By the late 1840s, Porter had left Tuscaloosa to pursue careers in railroad development and journalism, traveling to northwest Georgia, Charleston, northeast Alabama, and finally Greenville, Butler County. There, like many former Whigs, he opposed secession but later supported the Confederacy. After the death of a son in battle, he published a broadside in which he denounced southern politicians, accusing them of being too concerned with political abstraction and bringing ruin upon the South. The paper was intended to announce his gubernatorial candidacy; he declared that he would never work with northern politicians, whom he held responsible for the death of his son. After the war, his hatred for northerners began to fade, and he assisted federal officials in relief efforts. By the spring of 1868, he had become a Republican and had accepted a judicial appointment as a circuit judge in Greenville. His service was cut short when he died of heart failure on June 4, 1868; he was most likely buried in Greenville.

Works by Porter

Address Delivered Before the Philomathic Society of the University of Alabama (1836)

The Office and Duties of Executors and Administrators (1842)

The Past and the Present: A Discourse Delivered Before the Erosophic Society of the University of Alabama (1845)

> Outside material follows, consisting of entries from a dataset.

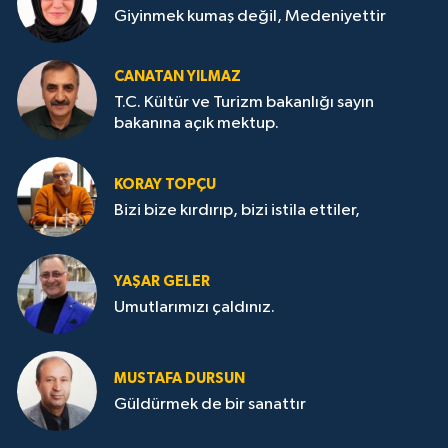
Giyinmek kumaş değil, Medeniyettir
CANATAN YILMAZ
T.C. Kültür ve Turizm bakanlığı sayın
bakanına açık mektup.
KORAY TOPÇU
Bizi bize kırdırıp, bizi istila ettiler,
YAŞAR GELER
Umutlarımızı çaldınız.
MUSTAFA DURSUN
Güldürmek de bir sanattır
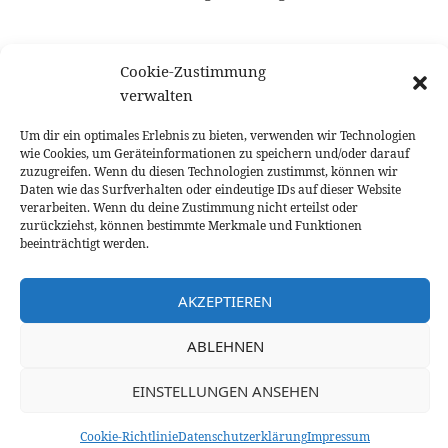
Cookie-Zustimmung
Unsere Vergütung:
verwalten
Die Vergütung der FactorFinance Factoring für den
Um dir ein optimales Erlebnis zu bieten, verwenden wir Technologien
wie Cookies, um Geräteinformationen zu speichern und/oder darauf
vermittelten und betreuten Factoringvertrag ist
zuzugreifen. Wenn du diesen Technologien zustimmst, können wir
Bestandteil der Factoringprämie und wird von dem
Daten wie das Surfverhalten oder eindeutige IDs auf dieser Website
jeweiligen Factoringanbieter vergütet. Der
verarbeiten. Wenn du deine Zustimmung nicht erteilst oder
zurückziehst, können bestimmte Merkmale und Funktionen
Auftraggeber schuldet somit FactorFinance
beeinträchtigt werden.
Factoring keine zusätzliche Vergütung!
AKZEPTIEREN
Fachleute sind sich einig, dass die Bedeutung von
Factoring in Zukunft auf dem deutschen Markt
ABLEHNEN
stark zunehmen wird!
EINSTELLUNGEN ANSEHEN
Datenschutzerklärung
Proudly powered by WordPress
Cookie-Richtlinie
Datenschutzerklärung
Impressum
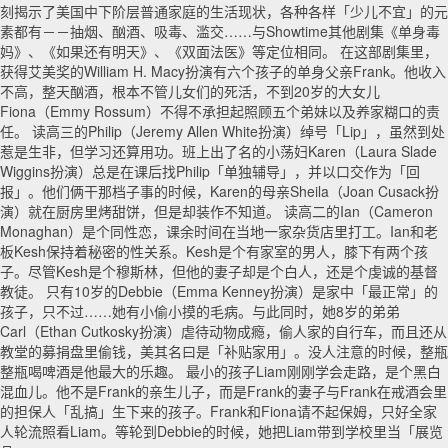
刻揭示了美国中下阶层普通家庭的生活现状，各种各样「少儿不宜」的元
素都有－－抽烟、酗酒、吸毒、滥交……与Showtime其他剧集《单身毒
妈》、《如果还有明天》、《双面法医》等定位相同。 在这部剧集里，
获得艾美奖的William H. Macy扮演有六个孩子的单身父亲Frank。他收入
不高，整天酗酒，根本不管儿女们的死活，不到20岁的大女儿
Fiona（Emmy Rossum）不得不承担起照顾五个弟妹以及养家糊口的责
任。 读高三的Philip（Jeremy Allen White扮演）绰号「Lip」，虽然到处
惹是生非，但学习还算用功。班上出了名的小荡妇Karen（Laura Slade
Wiggins扮演）总是在课后找Philip「单独辅导」，并以口交作为「回
报」。他们俩干那档子事的时候，Karen的母亲Sheila（Joan Cusack扮
演）就在厨房里烤甜饼，但是却装作不知道。 读高二的Ian（Cameron
Monaghan）是个同性恋，课余时间在当地一家杂货店里打工。Ian和老
板Kesh保持着秘密的性关系。Kesh是个有家室的男人，膝下有两个孩
子。尽管Kesh是个穆斯林，但他的妻子却是个白人，还是个虔诚的基督
教徒。 只有10岁的Debbie（Emma Kenney扮演）是家中「最正常」的
孩子，只不过……她有小偷小摸的毛病。与此同时，她8岁的弟弟
Carl（Ethan Cutkosky扮演）虐待动物成瘾，偷人家的自行车，而且还从
教堂的募捐盘里偷钱，美其名曰是「补贴家用」。没人注意的时候，整瓶
整瓶喝啤酒是他最大的乐趣。 最小的孩子Liam刚刚学会走路，是个黑白
混血儿。他不是Frank的亲生儿子，而是Frank的妻子与Frank在戒酒会里
的担保人「乱搞」生下来的孩子。Frank和Fiona请不起保姆，只好全家
人轮流照看Liam。等轮到Debbie的时候，她把Liam带到学校里当「展览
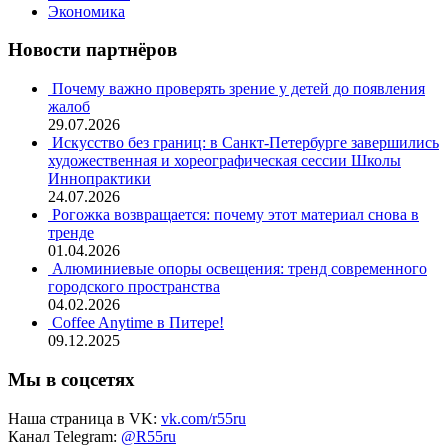
Экономика
Новости партнёров
Почему важно проверять зрение у детей до появления
жалоб
29.07.2026
Искусство без границ: в Санкт-Петербурге завершились
художественная и хореографическая сессии Школы
Иннопрактики
24.07.2026
Рогожка возвращается: почему этот материал снова в
тренде
01.04.2026
Алюминиевые опоры освещения: тренд современного
городского пространства
04.02.2026
Coffee Anytime в Питере!
09.12.2025
Мы в соцсетях
Наша страница в VK:
vk.com/r55ru
Канал Telegram:
@R55ru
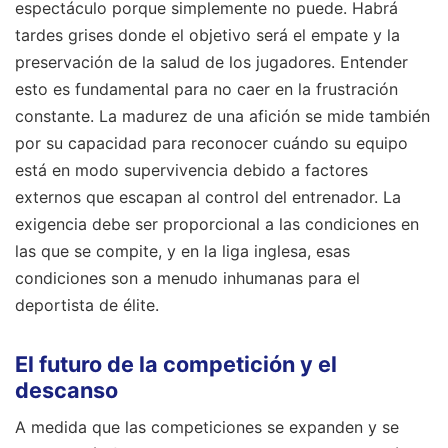
espectáculo porque simplemente no puede. Habrá
tardes grises donde el objetivo será el empate y la
preservación de la salud de los jugadores. Entender
esto es fundamental para no caer en la frustración
constante. La madurez de una afición se mide también
por su capacidad para reconocer cuándo su equipo
está en modo supervivencia debido a factores
externos que escapan al control del entrenador. La
exigencia debe ser proporcional a las condiciones en
las que se compite, y en la liga inglesa, esas
condiciones son a menudo inhumanas para el
deportista de élite.
El futuro de la competición y el
descanso
A medida que las competiciones se expanden y se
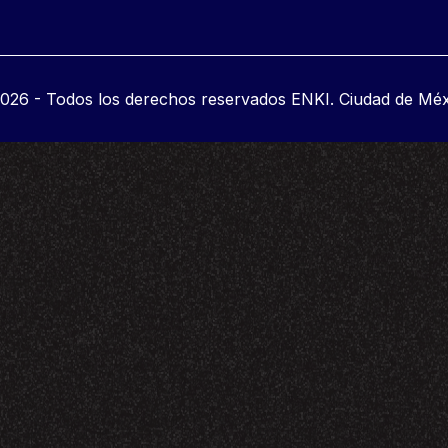
026 - Todos los derechos reservados ENKI. Ciudad de Méx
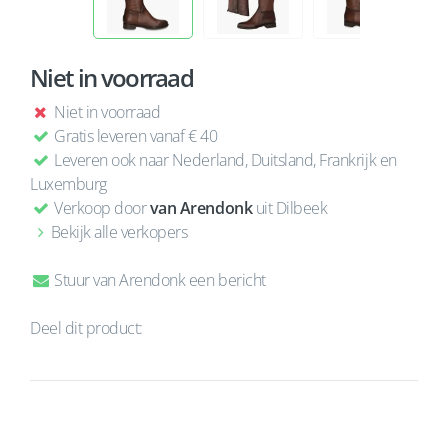
Niet in voorraad
Niet in voorraad
Gratis leveren vanaf € 40
Leveren ook naar Nederland, Duitsland, Frankrijk en
Luxemburg
Verkoop door
van Arendonk
uit Dilbeek
Bekijk alle verkopers
Stuur van Arendonk een bericht
Deel dit product:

Argument of Benjamin F. Porter, in Support of a Bill . . . to Abrogate the Punishment of Death (1846)

Reminiscences of Men and Things in Alabama (1853)

Further Reading

  • Benjamin F. Porter Family Papers, Special Collections and Archives, Auburn University, Auburn, Alabama.
  • Dellet (James) Papers, Alabama Department of Archives and History, Montgomery, Alabama.
  • Paul M. Pruitt, Jr. Taming Alabama: Lawyers and Reformers, 1804-1929. Tuscaloosa: University of Alabama Press, 2010.